Is the British approach of prioritising first doses of Covid vaccines and not promising a second dose until 12 weeks later compromising our ability to fight the disease? It is not a moot point, with several EU figures asserting that it is a risky route to take.
As I wrote here a couple of weeks ago, as far as the AstraZeneca/Oxford vaccine is concerned, what evidence we have supports the practice of delaying a second dose until 12 weeks after the first one; the vaccine is more effective that way.
However, a question mark has continued to hang over the Pfizer/BioNTech vaccine. There is limited data on the most effective dosing regime in this case because the phase 3 trials did not experiment with delayed doses – everyone involved was given a second dose 21 days after the first.
An Israeli study published in the Lancet, though, does now give us a better idea of the efficacy of the Pfizer vaccine after just one dose. The researchers administered first doses to 7,000 healthcare workers at the Sheba Medical Centre starting on 19 December, when Covid infections were raging in Israel. Within 28 days there were 170 cases of infection along the workers, of which 99 were symptomatic. Between days 1 to 14 after vaccination there were 5.5 infections per 1,000 person-days, falling to 3.0 between days 15 and 28. As for symptomatic infections, the rates were 2.8 and 1.2 respectively. Comparing this with unvaccinated healthcare workers in Israel, a single dose of the Pfizer vaccine was found to reduce all infections by 30 per cent between days 1 and 14, and 75 per cent between days 15 and 28. For symptomatic infections the efficacy rate was 47 per cent between days 1 and 14 and 85 per cent between days 15 and 28. By comparison, real-world data from Israel has found that the Pfizer vaccine has an efficacy rate of 94 per cent after two doses.

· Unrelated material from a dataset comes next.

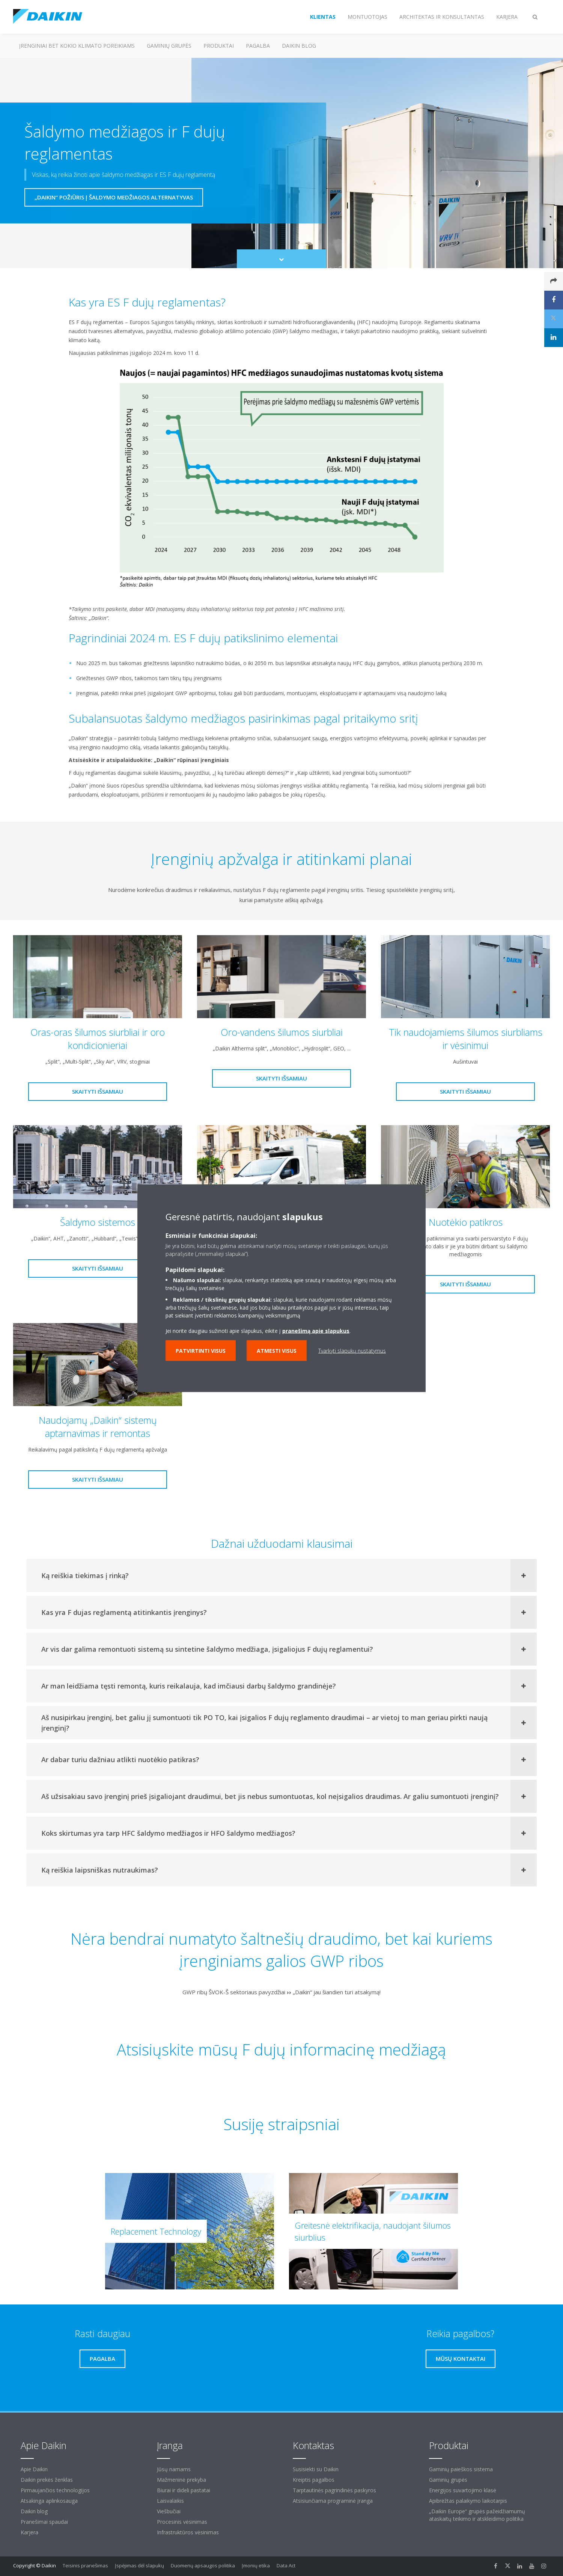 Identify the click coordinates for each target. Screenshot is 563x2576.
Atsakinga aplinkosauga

The study should provide some reassurance for the UK approach, although the findings do need to be treated with some caution. We still don’t have data on the efficacy of a single dose of the Pfizer vaccine beyond 28 days. Given that the UK approach is to wait up to 84 days before administering a second dose this is quite a gap. Moreover, the participants in the Israeli study were all at a single hospital, and were compared with healthcare workers elsewhere. We can’t assume that the Sheba Medical Centre would have suffered the same infection rate as elsewhere over the period studied.
However, PHE data reported in the Telegraph this morning (which will not be published until later this month) does seem to suggest that single doses of either the Pfizer or AstraZeneca vaccine are helping to reduce infections by two-thirds – which may provide some justification for the UK approach of delivering single doses to as many people as possible in the first instance.